++++ DATA LISTING
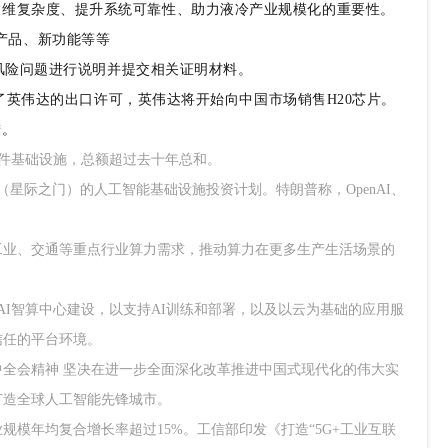
运维复杂度、提升系统可靠性、助力液冷产业规模化的重要性。
、新产品、新功能等等
风险问题进行说明并提交相关证明材料。
准了英伟达的出口许可，英伟达将开始向中国市场销售
H20芯片。
措。
I硬件基础设施，总额超过去十年总和。
te”（星际之门）的人工智能基础设施投资计划。特朗普称，OpenAI、
、工业、交通等重点行业算力需求，推动算力在更多生产生活场景的
美元用于AI智算中心建设，以支持AI训练和部署，以及以云为基础的应用服
信任的平台环境。
三中全会精神 坚决在进一步全面深化改革推进中国式现代化的伟大实
打造全球人工智能先锋城市。
业规模年均复合增长率超过15%。工信部印发《打造“5G+工业互联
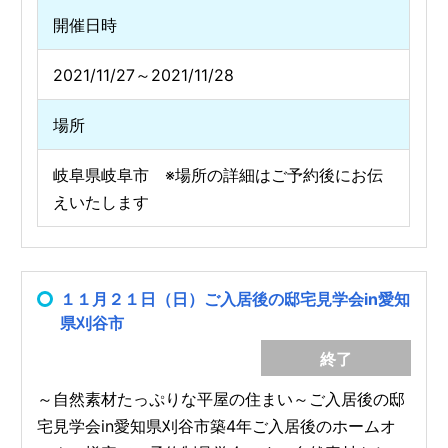
開催日時
2021/11/27～2021/11/28
場所
岐阜県岐阜市 ※場所の詳細はご予約後にお伝
えいたします
１１月２１日（日）ご入居後の邸宅見学会in愛知
県刈谷市
終了
～自然素材たっぷりな平屋の住まい～ご入居後の邸
宅見学会in愛知県刈谷市築4年ご入居後のホームオ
++++++++
● **ASSIGNMENT**: Give a verbatim transcription of the entries, leaving out the pictures.

● **COMPLETED TASK**:
运维复杂度、提升系统可靠性、助力液冷产业规模化的重要性。
、新产品、新功能等等
风险问题进行说明并提交相关证明材料。
准了英伟达的出口许可，英伟达将开始向中国市场销售
H20芯片。
措。
I硬件基础设施，总额超过去十年总和。
te”（星际之门）的人工智能基础设施投资计划。特朗普称，OpenAI、
、工业、交通等重点行业算力需求，推动算力在更多生产生活场景的
美元用于AI智算中心建设，以支持AI训练和部署，以及以云为基础的应用服
信任的平台环境。
三中全会精神 坚决在进一步全面深化改革推进中国式现代化的伟大实
打造全球人工智能先锋城市。
业规模年均复合增长率超过15%。工信部印发《打造“5G+工业互联
開催日時
2021/11/27～2021/11/28
場所
岐阜県岐阜市 ※場所の詳細はご予約後にお伝
えいたします
１１月２１日（日）ご入居後の邸宅見学会in愛知
県刈谷市
終了
～自然素材たっぷりな平屋の住まい～ご入居後の邸
宅見学会in愛知県刈谷市築4年ご入居後のホームオ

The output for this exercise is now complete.